# Coming soon: AFX/Tomy Ultra-Modified Oval Body



## Pete McKay (Dec 20, 2006)

A late summer replacement for the AMG Eagle is being proposed by AJ, John, Martin and myself for local oval competetion. Since there is no way to adapt my current Super Modified to work on the Tomy chassis this is a "from the ground up" project. Wide and low slung with a decided offset and an exposed engine, and set up to run large overhead wings, the Ultra-Modifieds will not be based on any existing Super Modified type. There also may be either a molded in or an optional front wing.

The car will be built up on a broken Tomy chassis I have so it will work with everything from the XT to G-Jet to SG+. It will also work on Tyco 440 series cars by using 2-sided tape for mounting. Essentially it will become the local racers replacement for the Eagle, which will be phased out both in the CCRA and in my series after the summer. The Eagle won't be completely dropped from my line-up, but on the short tracks of the CCRA and my series they just don't work realistically. It may also be raced without a wing but the cage top will be designed for one to be mounted. 

Designs are already on paper, construction can begin by midweek with a finished buck ready by the weekend. Production will begin the following week, with local testers already signing on for the cars.


----------



## Pete McKay (Dec 20, 2006)

*Now for something completely different.*

Why is it the more detailed I draw something out my local guys tend to want to wipe themselves with the idea later on. Between qualifying sessions tonight John and Martin basically tore out the pages with the new car laid out on itn and replaced it with a radical straight up USAC Silver Crown style sprinter. No wings, side pods like the Eagle, a wedge nose and a tear dropped cowling make this thing look very slippery. I'm not sure how the side pods will work out with the mounts but it's worth a try. Based on a Beast Chassis car it will have a rounded tail tank with a headrest, a low cockpit and sloping nose. 

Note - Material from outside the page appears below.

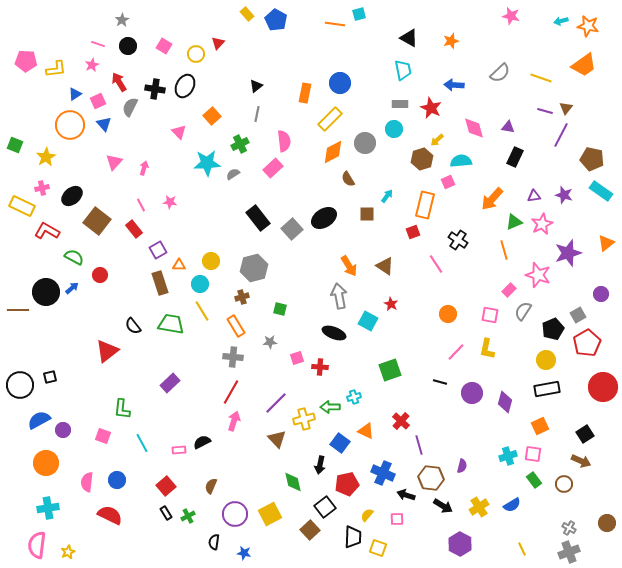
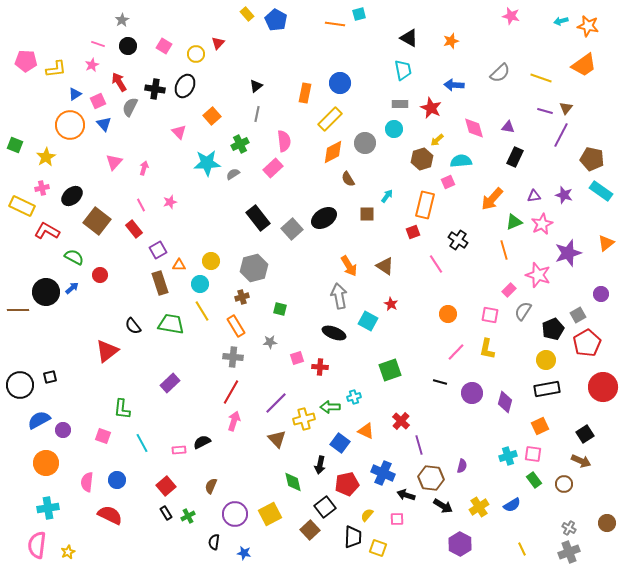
pink star at (170, 202): rotated 24 degrees counterclockwise
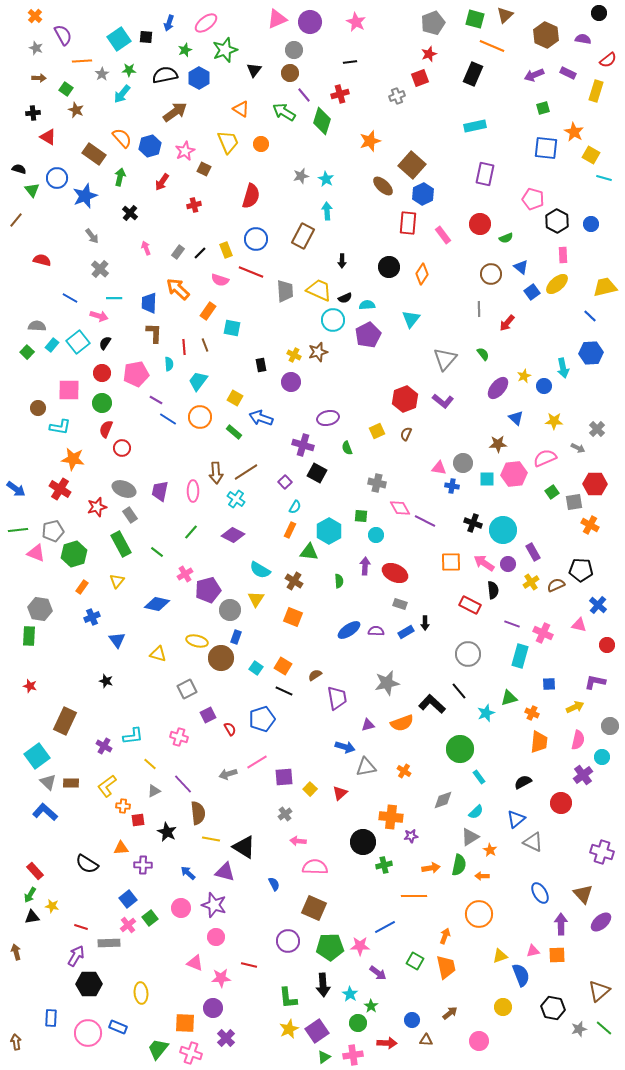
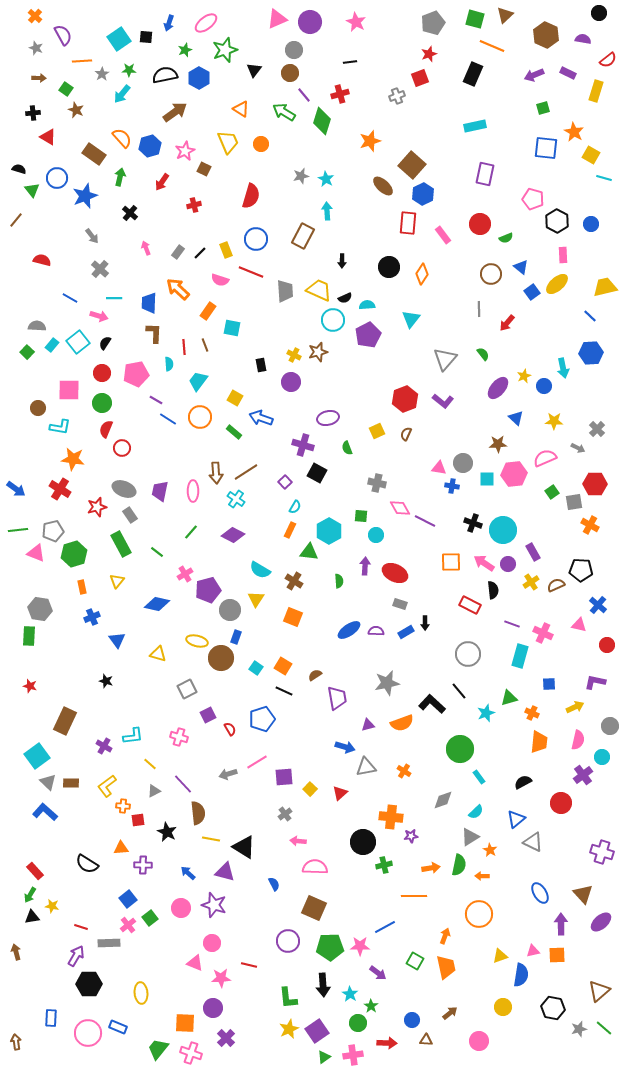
orange rectangle at (82, 587): rotated 48 degrees counterclockwise
pink circle at (216, 937): moved 4 px left, 6 px down
blue semicircle at (521, 975): rotated 30 degrees clockwise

Expect pictures in a day or so.


----------



## Pete McKay (Dec 20, 2006)

*Evolution One - Roll Out*

I got up early this morning as I always do, around 5:45AM. This after being up to midnight last night talking slot cars with the guys, many of whom took power naps on my new living room floor before heading back to their respective homes before I got back up. The anticipation of building this new sprinter has been dwelling on me even in my sleep.

So after a quick breakfast I began boxing in the chassis and building the bubble tank, and in only three short hours (thanks to a dremel tool and 5 minute epoxy) it was done. The overall look is that of a USAC Silver Crown pavement car much like those that race at the Copper Classic at PIR. 

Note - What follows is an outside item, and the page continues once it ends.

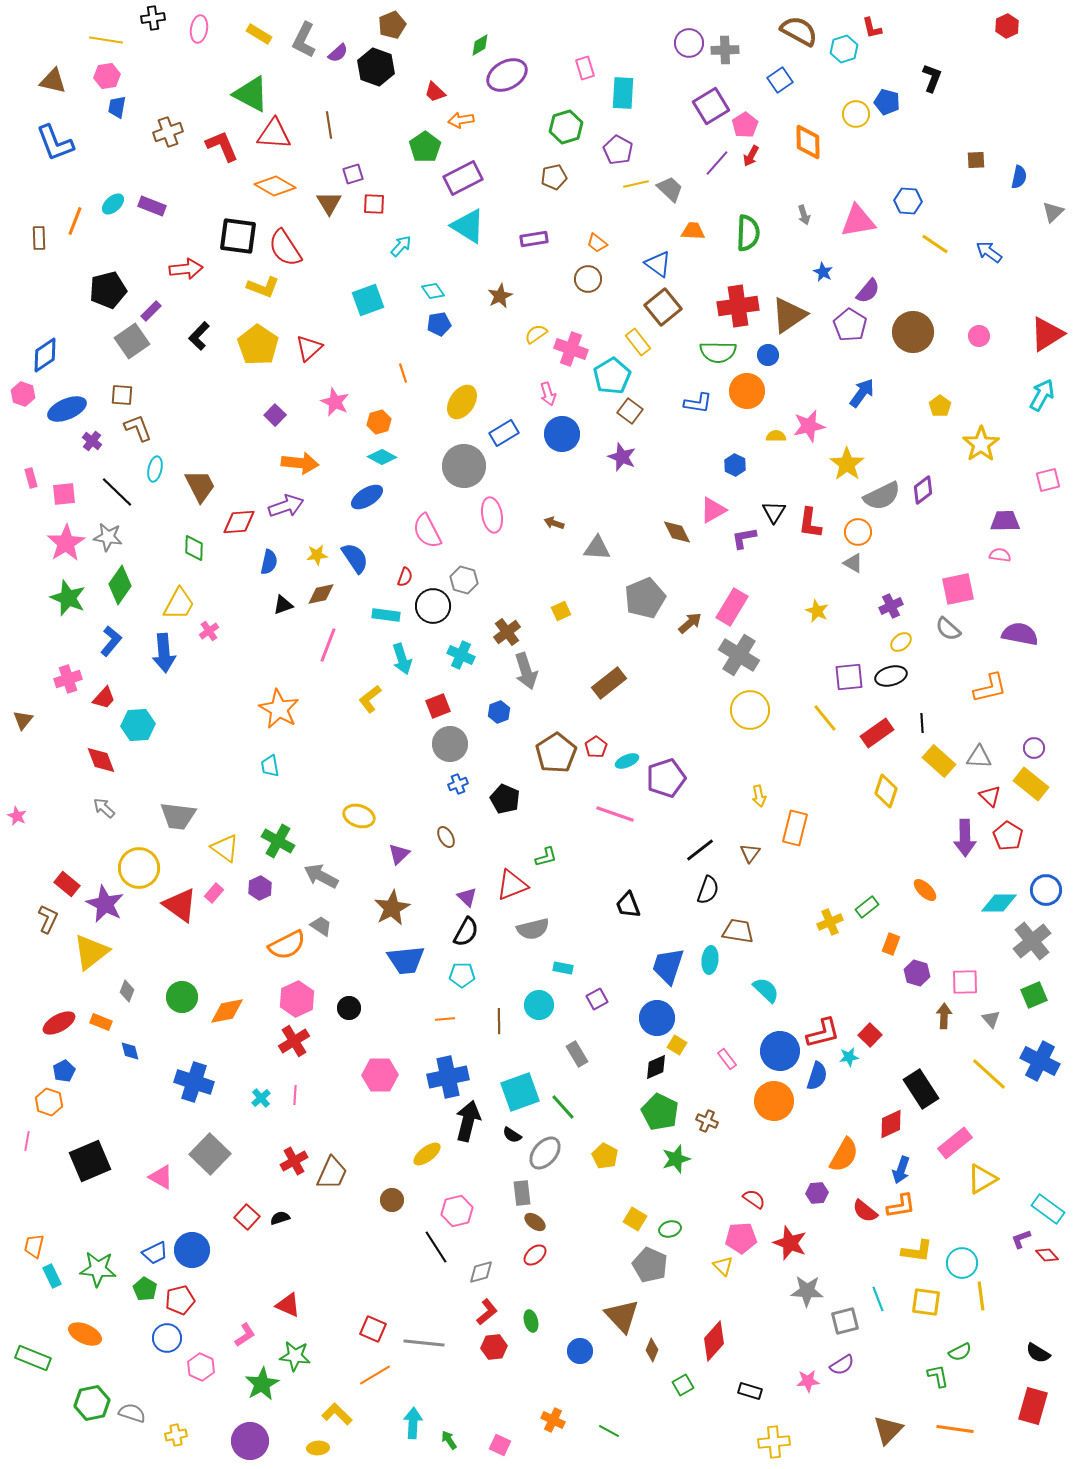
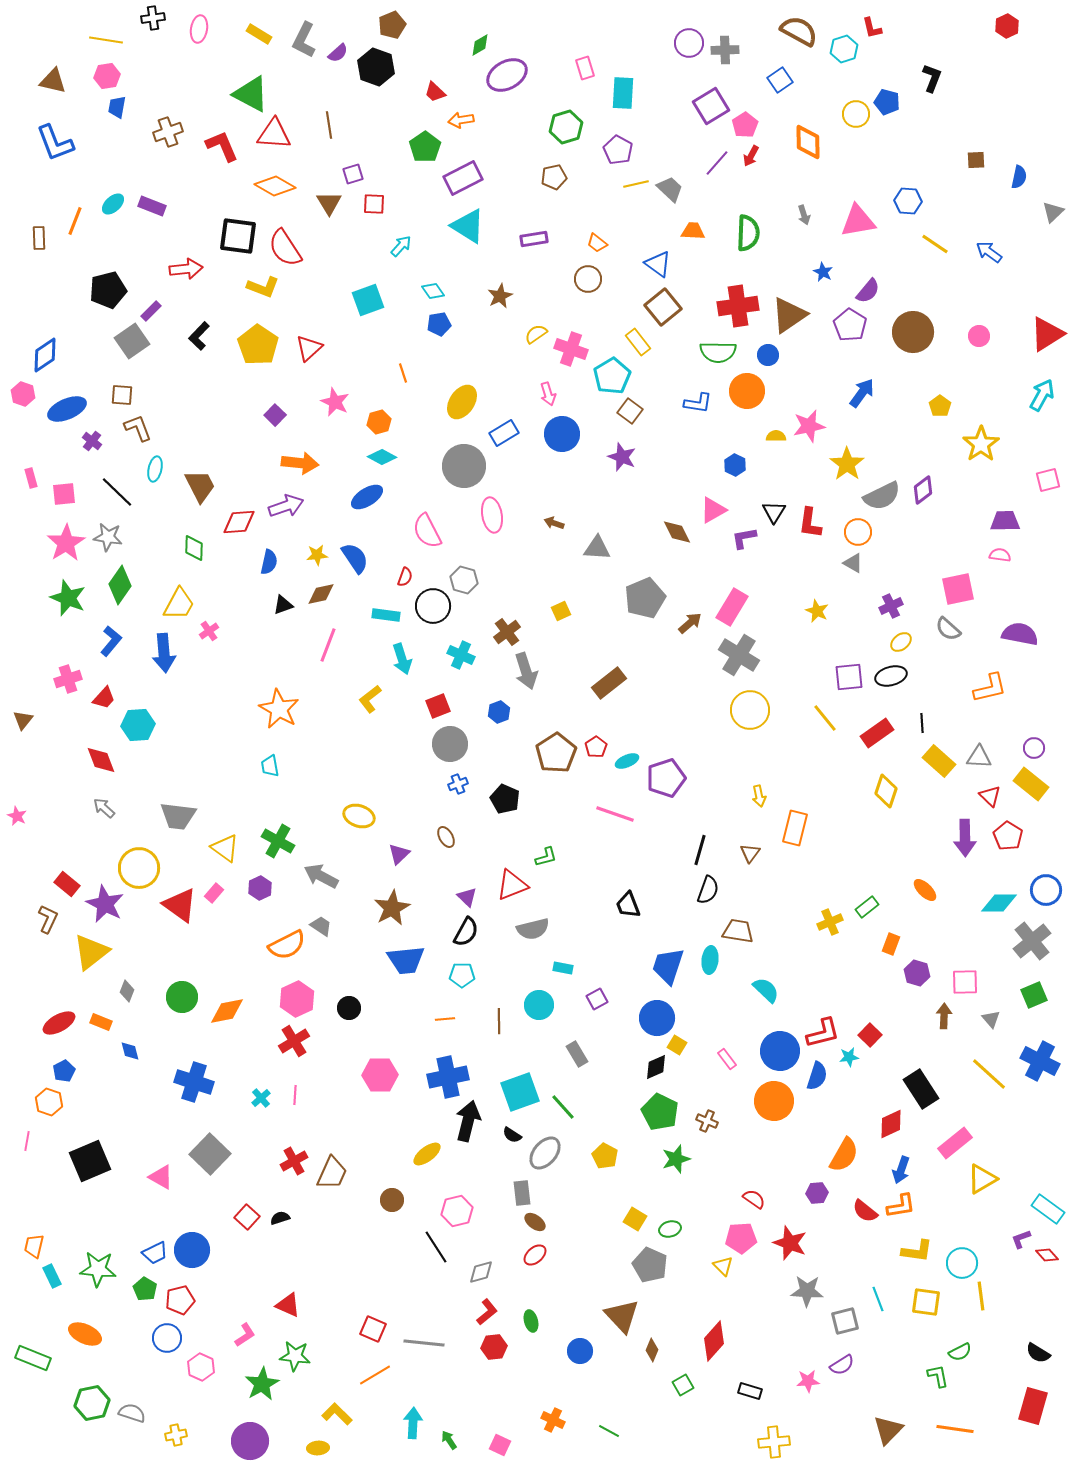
black line at (700, 850): rotated 36 degrees counterclockwise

The clear looking areas are the epoxy where I have sanded and shaped away the plastic sheeting used to get the general shape. I'm finding that this is more and more easier as I go along. I used to use modeling putty but the epoxy dries faster, harder and hold up to heat so much better. 

The nose is a wedge shaped affair, full span across the front of the car like an Indy or Formula car. The cowling has a slight tear drop taper in front to channel the air around the car. 










The traditional bubble fuel tank has a head rest molded in, and while this was the most complex shape of the whole project it was so much easier with the epoxy filler. I'm debating now to step the bottom of the bubble to give it strength with molded in nerf bars. 










I did three test draws once the design had cured and used a Tomy Turbo chassis to do a test fitting. Because of the side pods they don't lock into place like the Pavement Modified does, but they do fit the chassis extremely close so using two small pieces of two-sided tape will hold it securely. I also checked the fit with an XT and it will also work with that application with a little tape. I also used a Tyco 440X2 chassis to do a test fit, and although its a few millimeters higher it fits that chassis well. 

With credits to Zig for some of his innovative designs this car looks great and I'm sure testing will prove it to be a good compliment to the Pavement Modified. I'll try to have pics of the one I have in the paint shop either later this evening or early tomorrow.


----------



## Pete McKay (Dec 20, 2006)

It's not a show car, and I never claim to be a good painter, but here's the #1 test car.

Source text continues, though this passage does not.